Records for the task START

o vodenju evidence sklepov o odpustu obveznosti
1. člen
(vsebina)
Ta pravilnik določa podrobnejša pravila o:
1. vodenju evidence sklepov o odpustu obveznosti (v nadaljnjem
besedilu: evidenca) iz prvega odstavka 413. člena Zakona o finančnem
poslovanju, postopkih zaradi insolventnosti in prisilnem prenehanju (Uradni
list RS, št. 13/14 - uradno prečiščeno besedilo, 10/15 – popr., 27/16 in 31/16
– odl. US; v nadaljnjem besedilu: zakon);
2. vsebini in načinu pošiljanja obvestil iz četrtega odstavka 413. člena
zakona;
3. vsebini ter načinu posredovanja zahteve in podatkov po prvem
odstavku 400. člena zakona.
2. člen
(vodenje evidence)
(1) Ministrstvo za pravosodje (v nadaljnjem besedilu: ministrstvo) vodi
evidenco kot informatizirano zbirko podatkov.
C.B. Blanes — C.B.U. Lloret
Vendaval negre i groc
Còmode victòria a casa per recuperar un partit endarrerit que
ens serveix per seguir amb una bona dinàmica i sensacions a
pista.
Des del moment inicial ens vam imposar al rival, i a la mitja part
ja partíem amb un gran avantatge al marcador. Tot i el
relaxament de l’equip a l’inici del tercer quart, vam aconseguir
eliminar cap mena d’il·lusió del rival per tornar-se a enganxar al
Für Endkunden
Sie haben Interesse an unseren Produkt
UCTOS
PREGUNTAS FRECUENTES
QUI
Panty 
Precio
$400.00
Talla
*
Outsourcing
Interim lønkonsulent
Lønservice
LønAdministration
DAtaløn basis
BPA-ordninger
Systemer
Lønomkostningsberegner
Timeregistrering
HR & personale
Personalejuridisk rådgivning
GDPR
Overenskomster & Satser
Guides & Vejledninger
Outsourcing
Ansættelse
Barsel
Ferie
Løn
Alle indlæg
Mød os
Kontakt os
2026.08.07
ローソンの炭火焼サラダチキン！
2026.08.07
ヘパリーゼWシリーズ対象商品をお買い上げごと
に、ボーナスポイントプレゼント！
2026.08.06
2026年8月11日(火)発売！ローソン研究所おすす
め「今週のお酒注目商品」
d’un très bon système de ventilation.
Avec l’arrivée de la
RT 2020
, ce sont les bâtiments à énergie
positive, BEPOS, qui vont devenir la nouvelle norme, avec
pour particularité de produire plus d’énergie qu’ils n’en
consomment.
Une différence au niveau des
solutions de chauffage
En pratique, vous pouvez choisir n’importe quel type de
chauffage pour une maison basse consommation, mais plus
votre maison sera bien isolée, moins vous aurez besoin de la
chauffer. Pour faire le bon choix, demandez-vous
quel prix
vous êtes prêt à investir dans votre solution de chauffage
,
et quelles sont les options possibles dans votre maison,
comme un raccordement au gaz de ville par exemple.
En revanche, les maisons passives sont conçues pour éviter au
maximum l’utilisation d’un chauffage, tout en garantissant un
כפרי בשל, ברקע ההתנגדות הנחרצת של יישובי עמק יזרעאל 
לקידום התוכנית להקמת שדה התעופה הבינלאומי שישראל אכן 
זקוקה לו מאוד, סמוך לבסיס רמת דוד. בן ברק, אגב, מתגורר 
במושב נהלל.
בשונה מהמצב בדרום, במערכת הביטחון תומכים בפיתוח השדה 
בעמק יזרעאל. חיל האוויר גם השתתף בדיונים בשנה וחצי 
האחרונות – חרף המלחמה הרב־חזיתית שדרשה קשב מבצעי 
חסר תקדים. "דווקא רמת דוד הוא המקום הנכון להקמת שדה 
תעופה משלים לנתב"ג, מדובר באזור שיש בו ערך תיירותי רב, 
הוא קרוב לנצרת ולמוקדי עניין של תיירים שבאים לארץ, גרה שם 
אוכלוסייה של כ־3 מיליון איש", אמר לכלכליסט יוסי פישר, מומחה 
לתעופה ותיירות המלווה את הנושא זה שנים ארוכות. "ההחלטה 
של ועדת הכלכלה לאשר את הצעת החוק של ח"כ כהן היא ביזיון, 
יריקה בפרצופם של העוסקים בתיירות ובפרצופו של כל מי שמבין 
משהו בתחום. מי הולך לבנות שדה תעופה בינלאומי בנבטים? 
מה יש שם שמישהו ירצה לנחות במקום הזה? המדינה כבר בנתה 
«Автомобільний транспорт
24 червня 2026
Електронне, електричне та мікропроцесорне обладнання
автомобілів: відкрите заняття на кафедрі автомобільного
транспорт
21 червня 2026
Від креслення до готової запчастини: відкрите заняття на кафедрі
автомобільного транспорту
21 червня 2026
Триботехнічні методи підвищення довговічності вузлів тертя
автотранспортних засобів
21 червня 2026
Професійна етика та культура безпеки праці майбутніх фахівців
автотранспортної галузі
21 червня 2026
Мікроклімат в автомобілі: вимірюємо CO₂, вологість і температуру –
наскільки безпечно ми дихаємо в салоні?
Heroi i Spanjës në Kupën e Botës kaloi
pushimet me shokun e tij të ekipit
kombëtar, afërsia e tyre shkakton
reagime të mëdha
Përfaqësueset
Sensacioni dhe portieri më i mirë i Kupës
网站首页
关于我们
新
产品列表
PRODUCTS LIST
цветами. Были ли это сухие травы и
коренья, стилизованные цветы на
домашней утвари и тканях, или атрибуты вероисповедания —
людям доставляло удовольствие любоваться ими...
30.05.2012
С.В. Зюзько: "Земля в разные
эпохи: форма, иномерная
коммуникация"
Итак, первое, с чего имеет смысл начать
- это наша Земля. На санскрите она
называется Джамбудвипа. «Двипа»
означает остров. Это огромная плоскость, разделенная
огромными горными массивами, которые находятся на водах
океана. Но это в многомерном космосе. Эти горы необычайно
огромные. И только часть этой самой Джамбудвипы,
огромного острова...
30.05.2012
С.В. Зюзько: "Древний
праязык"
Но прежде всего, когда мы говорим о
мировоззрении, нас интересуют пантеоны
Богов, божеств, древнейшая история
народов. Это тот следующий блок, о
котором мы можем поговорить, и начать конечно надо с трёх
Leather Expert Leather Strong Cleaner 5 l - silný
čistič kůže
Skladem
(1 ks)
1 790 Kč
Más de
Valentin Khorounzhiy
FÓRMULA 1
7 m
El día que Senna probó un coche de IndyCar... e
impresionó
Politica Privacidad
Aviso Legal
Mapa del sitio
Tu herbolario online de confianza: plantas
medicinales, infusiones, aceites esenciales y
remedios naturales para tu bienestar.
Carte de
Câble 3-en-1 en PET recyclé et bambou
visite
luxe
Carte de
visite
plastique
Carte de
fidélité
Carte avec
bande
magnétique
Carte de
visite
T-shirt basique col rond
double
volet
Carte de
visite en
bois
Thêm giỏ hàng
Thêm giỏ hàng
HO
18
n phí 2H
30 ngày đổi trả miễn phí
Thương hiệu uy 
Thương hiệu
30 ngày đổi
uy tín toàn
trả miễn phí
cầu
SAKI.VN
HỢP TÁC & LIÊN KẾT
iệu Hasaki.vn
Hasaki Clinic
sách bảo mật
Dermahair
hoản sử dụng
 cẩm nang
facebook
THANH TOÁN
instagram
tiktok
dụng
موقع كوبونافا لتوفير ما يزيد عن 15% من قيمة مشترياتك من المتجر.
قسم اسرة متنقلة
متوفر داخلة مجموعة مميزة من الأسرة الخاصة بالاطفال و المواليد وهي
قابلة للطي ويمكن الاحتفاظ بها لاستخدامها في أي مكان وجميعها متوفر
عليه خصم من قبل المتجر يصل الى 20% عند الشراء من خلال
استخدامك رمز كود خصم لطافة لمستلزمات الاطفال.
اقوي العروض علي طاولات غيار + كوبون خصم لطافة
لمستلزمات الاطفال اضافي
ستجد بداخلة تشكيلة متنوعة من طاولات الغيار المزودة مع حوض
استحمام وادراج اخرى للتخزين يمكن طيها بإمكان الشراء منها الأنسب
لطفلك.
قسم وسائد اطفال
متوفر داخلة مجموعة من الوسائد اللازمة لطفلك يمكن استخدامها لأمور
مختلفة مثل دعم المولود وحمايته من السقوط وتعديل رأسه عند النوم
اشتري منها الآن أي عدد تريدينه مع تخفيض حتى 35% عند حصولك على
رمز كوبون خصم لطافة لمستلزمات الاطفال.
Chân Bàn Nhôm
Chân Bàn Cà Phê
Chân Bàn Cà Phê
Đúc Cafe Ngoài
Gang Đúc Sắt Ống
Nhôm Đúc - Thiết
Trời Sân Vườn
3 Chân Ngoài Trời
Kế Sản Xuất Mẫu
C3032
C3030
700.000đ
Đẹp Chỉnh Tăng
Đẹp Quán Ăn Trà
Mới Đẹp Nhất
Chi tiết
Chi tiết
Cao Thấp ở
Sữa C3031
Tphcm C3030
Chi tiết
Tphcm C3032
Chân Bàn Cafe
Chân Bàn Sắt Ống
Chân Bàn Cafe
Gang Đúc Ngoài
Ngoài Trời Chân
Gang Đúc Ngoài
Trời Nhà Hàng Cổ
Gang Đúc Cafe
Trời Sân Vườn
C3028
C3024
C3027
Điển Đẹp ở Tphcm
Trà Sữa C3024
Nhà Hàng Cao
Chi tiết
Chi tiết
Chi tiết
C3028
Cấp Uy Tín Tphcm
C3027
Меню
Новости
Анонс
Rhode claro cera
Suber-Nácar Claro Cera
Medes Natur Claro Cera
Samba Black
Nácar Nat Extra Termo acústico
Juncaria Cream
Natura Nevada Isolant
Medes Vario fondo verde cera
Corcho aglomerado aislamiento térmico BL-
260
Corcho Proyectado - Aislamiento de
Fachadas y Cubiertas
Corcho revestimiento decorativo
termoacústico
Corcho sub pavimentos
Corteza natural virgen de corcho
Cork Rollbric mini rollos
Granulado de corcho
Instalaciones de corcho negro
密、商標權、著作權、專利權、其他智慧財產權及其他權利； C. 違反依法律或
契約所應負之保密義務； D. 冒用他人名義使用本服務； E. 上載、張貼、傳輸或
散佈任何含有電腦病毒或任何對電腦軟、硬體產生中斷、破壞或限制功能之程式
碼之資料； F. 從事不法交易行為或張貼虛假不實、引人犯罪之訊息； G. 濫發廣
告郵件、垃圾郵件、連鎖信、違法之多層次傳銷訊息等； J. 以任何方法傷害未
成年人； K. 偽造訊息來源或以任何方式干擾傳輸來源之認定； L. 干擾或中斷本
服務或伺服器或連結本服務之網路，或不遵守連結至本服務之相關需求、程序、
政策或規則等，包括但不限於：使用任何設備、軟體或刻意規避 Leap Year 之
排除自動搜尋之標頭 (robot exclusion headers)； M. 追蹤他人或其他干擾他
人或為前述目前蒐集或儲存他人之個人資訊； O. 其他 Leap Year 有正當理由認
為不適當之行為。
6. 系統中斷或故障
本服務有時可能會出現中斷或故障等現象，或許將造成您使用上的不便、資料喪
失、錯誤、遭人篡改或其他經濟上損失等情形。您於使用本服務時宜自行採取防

Records for the task END

Task statement =
Everything from the first line of the records above through the line containing "poslovanju, postopkih zaradi" should be restated word for word; leave out all other lines.

Exercise answer =
o vodenju evidence sklepov o odpustu obveznosti
1. člen
(vsebina)
Ta pravilnik določa podrobnejša pravila o:
1. vodenju evidence sklepov o odpustu obveznosti (v nadaljnjem
besedilu: evidenca) iz prvega odstavka 413. člena Zakona o finančnem
poslovanju, postopkih zaradi insolventnosti in prisilnem prenehanju (Uradni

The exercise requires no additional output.